Sensus kneeled down and put his hand on the strange, heaving mass of micro filament cables. He felt the warmth of life but was afraid to peel away the fibers and pull Melody out from under them.
Holloway and Sam stood by, Holloway wide-eyed and trembling.
“What just happened, General?” he asked.
Melody. Sensus stood and turned to the others. They raised their hands to shield their eyes from the brilliant glow coming from his. “I’m still trying to understand.”
Sam knelt down and put his hand on the mass of fibers. “She’s alive.”
“I felt warmth,” said Sensus, “but no heartbeat.”
“It’s there,” said Sam, “but it’s changed.
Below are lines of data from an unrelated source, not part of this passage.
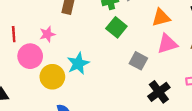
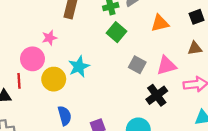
red line: (14, 34) -> (19, 81), moved
pink triangle: (167, 44) -> (166, 66), moved

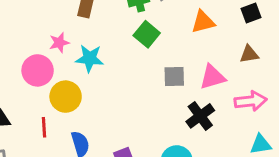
gray square: (137, 65) -> (174, 77), turned -30
cyan star: (79, 67) -> (90, 58), moved, turned 30
red line: (19, 81) -> (44, 127), moved

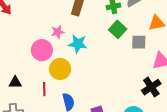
gray square: (174, 77) -> (139, 42), moved

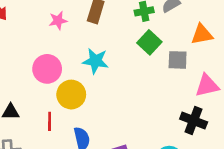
pink star: (58, 32) -> (58, 21), moved
black cross: (151, 87) -> (194, 120), turned -36

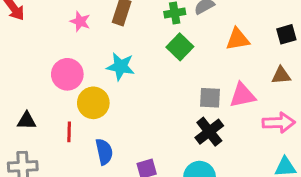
pink star: (58, 21) -> (80, 21), turned 30
gray square: (178, 60) -> (210, 98), moved
black cross: (194, 120) -> (209, 132), moved, turned 30

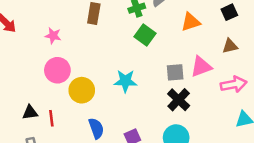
pink star: (80, 21) -> (53, 36), moved
cyan star: (121, 66) -> (125, 81), moved
red line: (69, 132) -> (51, 118), moved

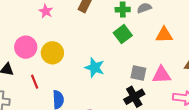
pink circle: (57, 70) -> (26, 47), moved
yellow circle: (82, 90) -> (52, 53), moved
red line: (51, 118) -> (35, 82), moved, turned -32

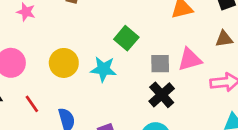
green square: (123, 34) -> (126, 38), moved
yellow circle: (52, 53) -> (64, 63), moved

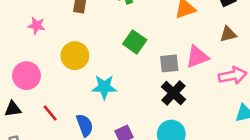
yellow circle: (64, 63) -> (75, 56), moved
cyan star: (103, 69) -> (104, 87), moved

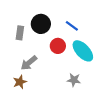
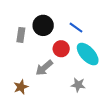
gray arrow: (29, 63) -> (44, 68), moved

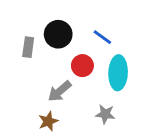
cyan ellipse: (88, 54) -> (118, 73), turned 45
brown star: (21, 87) -> (48, 121), moved

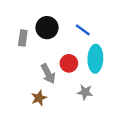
red circle: (82, 66) -> (69, 63), moved
gray arrow: (60, 91) -> (48, 74), turned -78

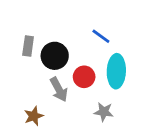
black circle: (47, 28) -> (55, 56), moved
brown star: (39, 98) -> (34, 116), moved

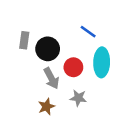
gray star: (104, 112) -> (78, 98), moved
brown star: (34, 116) -> (46, 107), moved

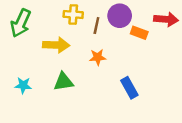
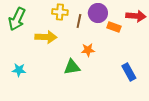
orange star: (98, 57) -> (88, 50), moved
green triangle: (63, 82) -> (72, 67), moved
blue rectangle: (129, 88) -> (129, 72), moved

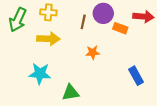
yellow cross: (60, 12) -> (48, 12), moved
green triangle: (72, 67) -> (71, 93), moved
cyan star: (19, 70) -> (40, 74), moved, size x1.5

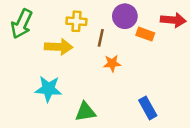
yellow cross: (48, 12) -> (76, 21), moved
brown line: (83, 22) -> (101, 38), moved
blue rectangle: (136, 76) -> (148, 108), moved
It’s…”
“It’s what?”
Sam leaned forward and put his ear slit to the mass, then sniffed. “Plant.” He sat upright and ran his fingers along the web of fibers. “These are the veins of leaves.”
“I didn’t even see her here.”
“Oh, she was here allright,” said Holloway, kneeling down. He put his hand on the fibers, then jerked it away. “Sweet Mithras! It feels spongy, like a fungus.” He poked at it. “But it looks like wires.”
“This ship is strange,” said Sam.
“Indeed it is," Sensus agreed. "In fact, I’m not so certain anymore that Albion truly is a spacecraft."
Holloway turned his head to look up at Sensus. His face was a portrait of confusion. “Whaddaya mean?”
Sensus gestured to their inexplicable surroundings. “What spacecraft would house such a facility as this? Or do any of the things we’ve seen it do?”
“What are ya sayin’, General?”
“That Albion’s alive.”
As if responding to Sensus, a sound like a massive bell toll reverberated throughout the chasm.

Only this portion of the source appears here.